Annex D. Space And Missile Defense Technologies
Army Science and Technology Master Plan (ASTMP 1997)


A. Measurement Platforms

Airborne Surveillance Test Bed (AST). The AST is a BMD asset being used to validate Long Wavelength Infrared (LWIR) sensor functional performance and to collect infrared data on a wide variety of ballistic missile targets. The system's large field-of-view LWIR sensor is used to accurately measure target infrared signature and position. The AST is frequently used as a surrogate for sensor systems under development. By collecting data and demonstrating sensor performance, the system addresses critical NMD and TMD development issues. The AST consists of a large three-color, LWIR sensor mounted in an 86-foot-long cupola atop a modified Boeing 767 aircraft. In addition to the module housing the AST sensor, the cupola on top has a second module capable of accommodating another sensor. The main cabin houses the signal and data processing equipment, operator consoles, recording equipment, global positioning system processors, and other ancillary equipment. The AST completed system integration and testing at Boeing in January 1990. Since then, it has completed many data collection and performance demonstration missions. These missions have been conducted at a variety of test ranges, including Kwajalein Missile Range (KMR), Pacific Missile Range Facility, Eastern Test Range, White Sands Missile Range (WSMR), and Wallops Island. Missions have been conducted at other CONUS locations as well. The AST is based at the Military Flight Center, Boeing Field, Seattle, WA. Future missions will allow the AST to collect data against new and never-before-seen targets and to expand the demonstration of surveillance sensor functions to new areas. AST continues to provide critical data and demonstrations.

POC: Mr. Hank Holmes, MDSTC; (205) 955-2136; PMA A1155

High Altitude Observatory (HALO).

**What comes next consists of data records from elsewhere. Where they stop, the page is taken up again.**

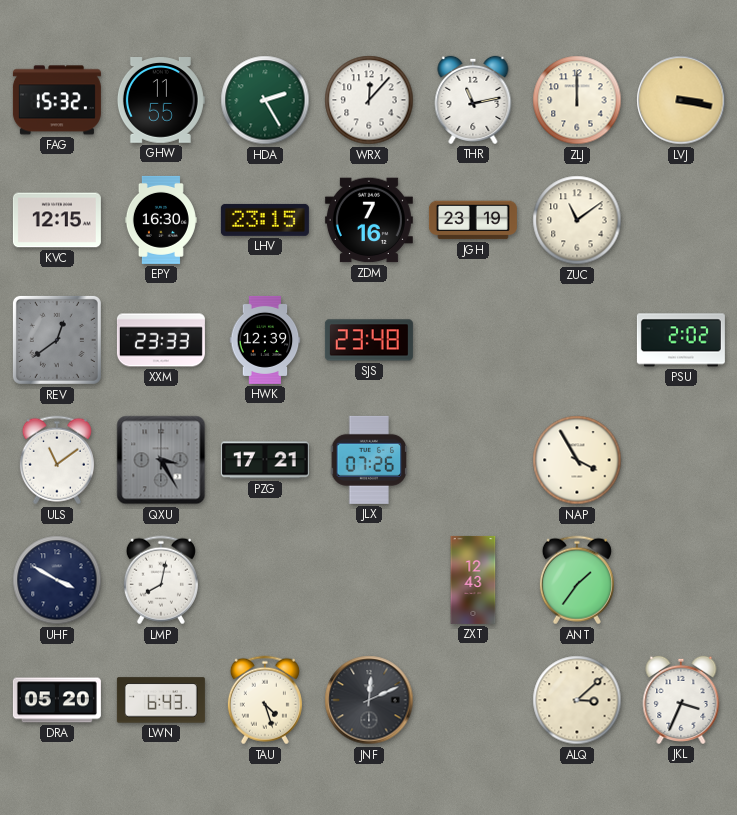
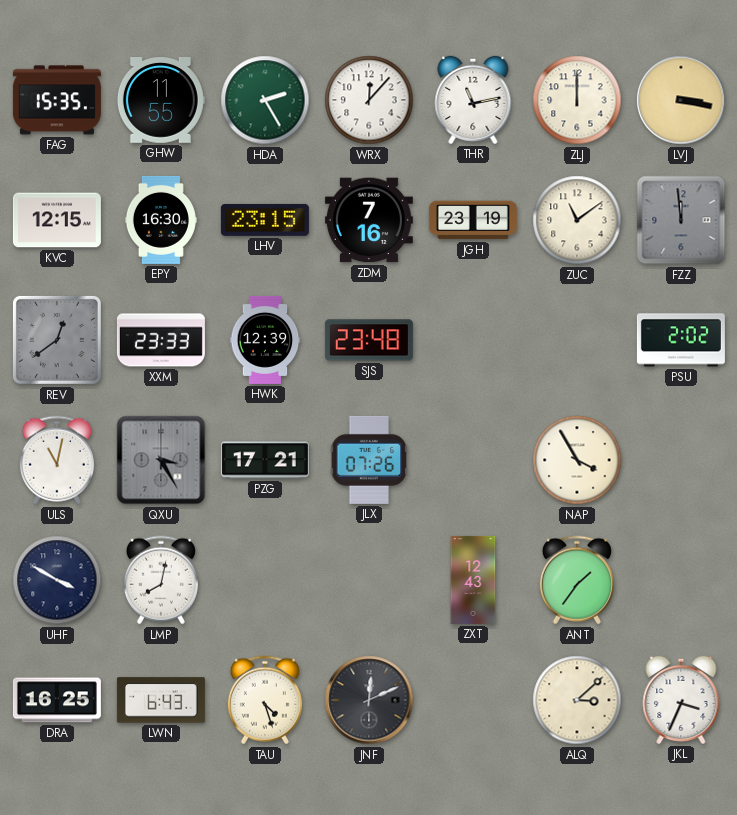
FAG: 15:32 -> 15:35
FZZ: none -> 11:59
ULS: 11:09 -> 11:02
DRA: 05:20 -> 16:25
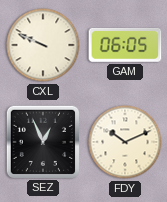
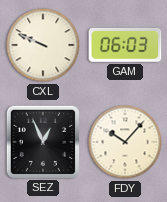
GAM: 06:05 -> 06:03
FDY: 10:11 -> 10:07
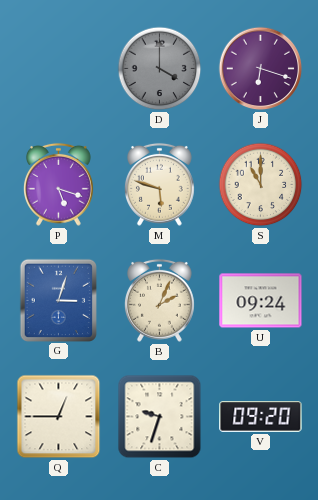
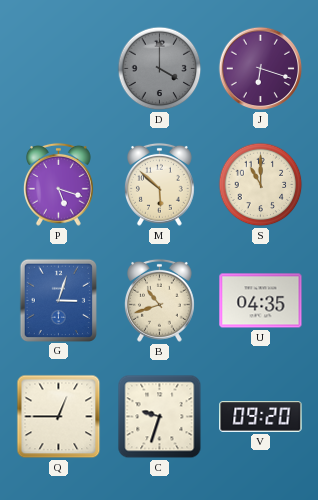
M: 5:48 -> 5:52
B: 2:04 -> 10:42
U: 09:24 -> 04:35
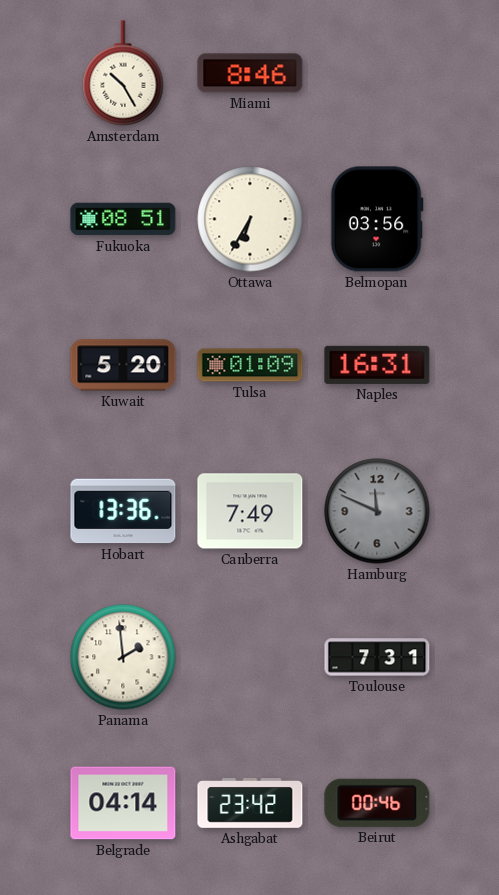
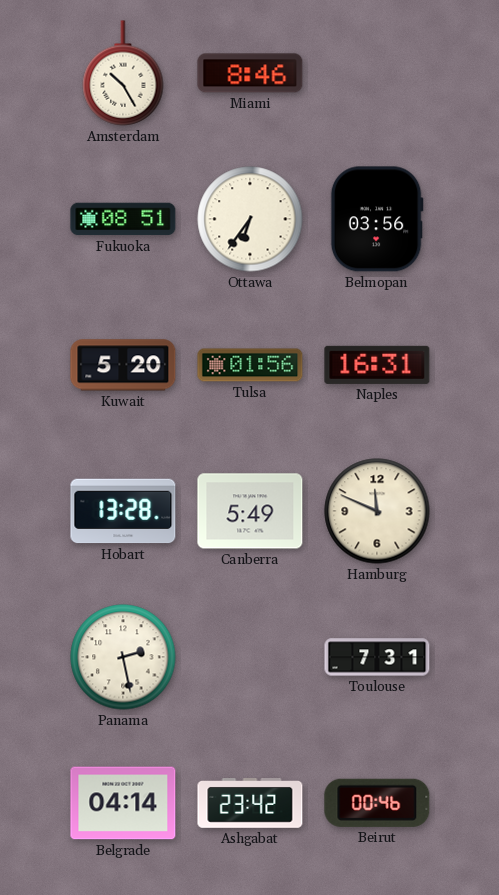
Ottawa: 6:35 -> 6:36
Tulsa: 01:09 -> 01:56
Hobart: 13:36 -> 13:28
Canberra: 7:49 -> 5:49
Hamburg dial: grey -> cream
Panama: 1:59 -> 2:28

The MDSTC manages the HALO program for BMDO. The HALO is an instrumented Gulfstream II-B optical data collection aircraft providing airborne collection of multispectral (spanning the ultraviolet through the longwave infrared), imaging (calibrated radiometric and photo documentary), optical signature data on targets of interest including reentry vehicles, missile plume phenomenology, and missile/target intercepts, and intercept debris characterization and kill assessment. The mobile test asset supports a variety of user organizations with sustaining funds provided by BMDO and augmented by user funds for specific missions activities.

POC: Mr. Sonny Anderson, MDSTC; (205) 955-2151; PMA A3360

Sea Lite Beam Director (SLBD). The SLBD is an USASSDC asset located at WSMR. Elements have been combined into an integrated system that can acquire and track targets at extended ranges, accept the full power of the Mid-Infrared Chemical Laser (MIRACL) beam, focus and aim this beam onto a moving target, and maintain the focused beam on the aimpoint long enough to destroy or disable the target.

The SLBD system performs its pointing and tracking with a stabilized line-of-sight controlled by an inertially stabilized reference mirror and low-power alignment lasers and optical sensors. This scheme provides for high bandwidth, low jitter, and precise pointing of the MIRACL beam.

In addition to pointing the high energy laser beam, the SLBD has been used very successfully to passively track and image aircraft and missiles in flight. The inherently high quality of the optical components, precise pointing of the device, and its ability to track very high speed targets make it an ideal platform for capturing in-flight imagery of TMD launches and intercepts. Calibrated IR sensors in the SLBD's optical train collect high-speed, very high quality imagery of plume and hardbody signatures, and phenomenology, as well as recording point-of-intercept imagery.